Task to complete: Report each line of the data that has "brokeraj" somewhere in it.

[Saved data entries]

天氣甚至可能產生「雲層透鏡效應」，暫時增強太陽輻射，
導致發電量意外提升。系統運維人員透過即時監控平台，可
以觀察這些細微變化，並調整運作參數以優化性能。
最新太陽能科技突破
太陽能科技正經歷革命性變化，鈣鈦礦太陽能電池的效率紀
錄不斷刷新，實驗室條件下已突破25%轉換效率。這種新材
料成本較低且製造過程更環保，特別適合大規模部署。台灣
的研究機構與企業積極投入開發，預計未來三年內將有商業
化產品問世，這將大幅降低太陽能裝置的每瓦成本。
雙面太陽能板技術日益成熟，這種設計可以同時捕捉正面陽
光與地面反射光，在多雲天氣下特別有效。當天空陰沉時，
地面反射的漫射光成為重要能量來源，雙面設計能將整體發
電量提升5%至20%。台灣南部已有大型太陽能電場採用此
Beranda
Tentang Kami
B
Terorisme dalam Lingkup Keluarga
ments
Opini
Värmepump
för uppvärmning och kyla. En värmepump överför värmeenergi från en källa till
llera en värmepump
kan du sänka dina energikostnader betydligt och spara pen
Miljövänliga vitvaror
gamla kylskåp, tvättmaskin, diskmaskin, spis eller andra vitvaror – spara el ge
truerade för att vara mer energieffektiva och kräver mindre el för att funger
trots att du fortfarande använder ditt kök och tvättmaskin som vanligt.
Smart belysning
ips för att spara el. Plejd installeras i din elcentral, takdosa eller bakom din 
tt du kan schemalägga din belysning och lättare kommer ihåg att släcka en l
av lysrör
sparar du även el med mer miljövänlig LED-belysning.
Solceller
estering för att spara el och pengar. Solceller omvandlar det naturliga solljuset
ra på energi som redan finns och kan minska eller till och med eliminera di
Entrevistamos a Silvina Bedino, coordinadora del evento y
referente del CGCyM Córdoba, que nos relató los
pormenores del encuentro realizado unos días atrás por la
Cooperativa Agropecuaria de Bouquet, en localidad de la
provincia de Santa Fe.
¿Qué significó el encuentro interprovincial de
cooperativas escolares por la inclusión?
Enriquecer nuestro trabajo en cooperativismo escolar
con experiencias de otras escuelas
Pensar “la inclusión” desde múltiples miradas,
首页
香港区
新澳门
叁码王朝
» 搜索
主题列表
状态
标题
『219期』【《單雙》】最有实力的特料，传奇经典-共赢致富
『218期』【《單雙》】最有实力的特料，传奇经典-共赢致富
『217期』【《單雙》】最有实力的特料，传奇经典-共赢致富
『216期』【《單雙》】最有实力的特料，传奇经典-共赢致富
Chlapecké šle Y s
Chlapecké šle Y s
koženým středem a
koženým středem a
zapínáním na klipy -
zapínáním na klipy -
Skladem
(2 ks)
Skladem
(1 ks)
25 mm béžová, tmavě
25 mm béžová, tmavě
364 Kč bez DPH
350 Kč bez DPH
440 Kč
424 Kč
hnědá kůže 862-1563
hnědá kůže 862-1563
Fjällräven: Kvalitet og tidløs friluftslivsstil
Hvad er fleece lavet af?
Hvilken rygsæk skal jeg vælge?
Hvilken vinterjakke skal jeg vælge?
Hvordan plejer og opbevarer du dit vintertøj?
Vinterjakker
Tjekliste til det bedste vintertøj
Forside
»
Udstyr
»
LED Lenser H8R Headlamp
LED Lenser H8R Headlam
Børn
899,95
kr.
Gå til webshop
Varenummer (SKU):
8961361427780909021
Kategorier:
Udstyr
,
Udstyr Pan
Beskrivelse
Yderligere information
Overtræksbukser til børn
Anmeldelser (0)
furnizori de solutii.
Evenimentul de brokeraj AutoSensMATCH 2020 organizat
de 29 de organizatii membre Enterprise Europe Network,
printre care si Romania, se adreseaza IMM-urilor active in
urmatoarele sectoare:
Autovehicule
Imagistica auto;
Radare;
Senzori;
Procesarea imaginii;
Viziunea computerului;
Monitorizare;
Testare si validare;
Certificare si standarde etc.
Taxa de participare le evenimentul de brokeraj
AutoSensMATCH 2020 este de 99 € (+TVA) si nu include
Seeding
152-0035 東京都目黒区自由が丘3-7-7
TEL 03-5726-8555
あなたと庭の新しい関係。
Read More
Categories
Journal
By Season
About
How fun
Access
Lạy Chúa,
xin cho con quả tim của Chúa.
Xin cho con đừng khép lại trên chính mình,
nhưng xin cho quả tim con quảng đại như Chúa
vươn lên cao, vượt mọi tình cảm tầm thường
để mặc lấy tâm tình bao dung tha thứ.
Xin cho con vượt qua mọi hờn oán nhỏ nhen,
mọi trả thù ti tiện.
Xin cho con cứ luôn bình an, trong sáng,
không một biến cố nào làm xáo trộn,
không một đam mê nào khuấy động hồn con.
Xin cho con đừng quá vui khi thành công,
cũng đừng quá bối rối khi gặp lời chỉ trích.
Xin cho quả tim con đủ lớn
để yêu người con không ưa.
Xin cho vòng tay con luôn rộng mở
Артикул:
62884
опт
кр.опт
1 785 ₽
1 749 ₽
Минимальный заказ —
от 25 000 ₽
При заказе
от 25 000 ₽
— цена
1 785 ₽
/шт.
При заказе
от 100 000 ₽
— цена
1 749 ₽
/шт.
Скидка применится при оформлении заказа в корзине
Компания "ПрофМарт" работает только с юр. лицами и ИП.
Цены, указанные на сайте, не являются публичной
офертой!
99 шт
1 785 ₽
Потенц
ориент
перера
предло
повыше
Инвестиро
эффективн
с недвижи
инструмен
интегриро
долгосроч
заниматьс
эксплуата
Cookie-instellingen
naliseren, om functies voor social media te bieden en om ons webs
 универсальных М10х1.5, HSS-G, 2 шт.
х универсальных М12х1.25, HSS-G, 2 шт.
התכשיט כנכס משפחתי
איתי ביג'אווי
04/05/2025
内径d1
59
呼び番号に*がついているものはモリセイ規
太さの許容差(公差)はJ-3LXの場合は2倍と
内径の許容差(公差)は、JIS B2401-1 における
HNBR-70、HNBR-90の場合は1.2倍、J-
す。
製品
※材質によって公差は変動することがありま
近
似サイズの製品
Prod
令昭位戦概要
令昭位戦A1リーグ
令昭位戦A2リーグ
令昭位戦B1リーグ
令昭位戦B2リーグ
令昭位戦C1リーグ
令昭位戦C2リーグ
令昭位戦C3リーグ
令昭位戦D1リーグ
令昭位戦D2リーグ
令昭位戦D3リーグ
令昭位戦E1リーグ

Answer for this exercise:
Evenimentul de brokeraj AutoSensMATCH 2020 organizat
Taxa de participare le evenimentul de brokeraj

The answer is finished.